Alternatively, you can also double the cost of a slotted item to make it slotless. It would be more expensive then combining them above (36,000 for the headband, 22000 for the phylactery = 58,000gp), but with the added benefit of being able to give one of the items to someone else.
Flak RPG Superstar 2013 Top 8 |
Captain Moonscar |
Make sure you craft them in the right order:
Multiple Different Abilities: Abilities such as an attack roll bonus or saving throw bonus and a spell-like function are not similar, and their values are simply added together to determine the cost. For items that take up a space on a character's body, each additional power not only has no discount but instead has a 50% increase in price.
The Second ability costs 50% more not necessarily the cheaper one.
Adding New Abilities
If the item is one that occupies a specific place on a character's body, the cost of adding any additional ability to that item increases by 50%. For example, if a character adds the power to confer invisibility to her ring of protection +2, the cost of adding this ability is the same as for creating a ring of invisibility multiplied by 1.5.
-----
Ring of Pro +2 ( 8,000g)Ring of Invisability (20,000g)
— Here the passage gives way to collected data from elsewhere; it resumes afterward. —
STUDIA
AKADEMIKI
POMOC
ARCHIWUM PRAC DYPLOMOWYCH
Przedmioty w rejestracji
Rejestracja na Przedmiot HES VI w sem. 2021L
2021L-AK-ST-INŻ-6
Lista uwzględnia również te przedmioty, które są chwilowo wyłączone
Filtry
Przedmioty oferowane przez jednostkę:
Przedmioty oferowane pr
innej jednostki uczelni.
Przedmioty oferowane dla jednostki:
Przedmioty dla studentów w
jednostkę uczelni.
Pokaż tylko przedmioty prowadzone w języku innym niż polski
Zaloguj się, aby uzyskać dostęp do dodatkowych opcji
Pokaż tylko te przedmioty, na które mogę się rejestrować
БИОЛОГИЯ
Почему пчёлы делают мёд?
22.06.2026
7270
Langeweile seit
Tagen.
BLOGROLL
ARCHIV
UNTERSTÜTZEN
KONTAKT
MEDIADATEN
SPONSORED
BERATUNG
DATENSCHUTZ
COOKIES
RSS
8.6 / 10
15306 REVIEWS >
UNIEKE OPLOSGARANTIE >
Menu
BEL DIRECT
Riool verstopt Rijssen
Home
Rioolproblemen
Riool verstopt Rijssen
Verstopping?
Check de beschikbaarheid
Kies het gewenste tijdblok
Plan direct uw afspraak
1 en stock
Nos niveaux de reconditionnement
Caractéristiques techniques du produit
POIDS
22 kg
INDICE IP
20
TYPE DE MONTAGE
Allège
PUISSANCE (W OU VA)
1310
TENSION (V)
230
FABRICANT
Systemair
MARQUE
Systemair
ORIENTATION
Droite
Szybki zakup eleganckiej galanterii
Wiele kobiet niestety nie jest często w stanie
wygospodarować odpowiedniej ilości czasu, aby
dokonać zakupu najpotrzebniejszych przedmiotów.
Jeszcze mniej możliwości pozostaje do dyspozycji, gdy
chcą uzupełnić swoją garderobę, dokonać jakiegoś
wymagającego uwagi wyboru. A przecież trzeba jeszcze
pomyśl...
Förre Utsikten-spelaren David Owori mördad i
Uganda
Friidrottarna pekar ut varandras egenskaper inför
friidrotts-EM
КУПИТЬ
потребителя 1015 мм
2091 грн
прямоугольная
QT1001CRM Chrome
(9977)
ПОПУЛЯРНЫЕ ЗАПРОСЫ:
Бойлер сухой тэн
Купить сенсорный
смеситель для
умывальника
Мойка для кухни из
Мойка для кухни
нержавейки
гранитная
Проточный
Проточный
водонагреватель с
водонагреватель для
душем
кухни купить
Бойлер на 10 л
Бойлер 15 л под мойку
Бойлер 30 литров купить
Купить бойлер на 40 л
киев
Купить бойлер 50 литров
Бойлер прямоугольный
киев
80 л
Total with invisability as second = 38,000g
Total with ring protection second = 32,000g
So your item could cost:
36,000 + 11,000 + 5,500 = 52,500g
or
11,000 + 36,000 + 18,000 = 65,000g
This also changes how much you can sell if for even though it's the same effect... >.> Strange, I might have missed something somewhere.
-Flash
Paladin of Baha-who? |
The order in which powers are added to a created item shouldn't change the price. When one has a magic item with one power and you want to add additional powers to it, whether that power is just more bonuses or something separate entirely, then you figure out what the from-scratch crafting cost of the final item is, subtract the cost of the existing item, and then Robert's your mother's brother.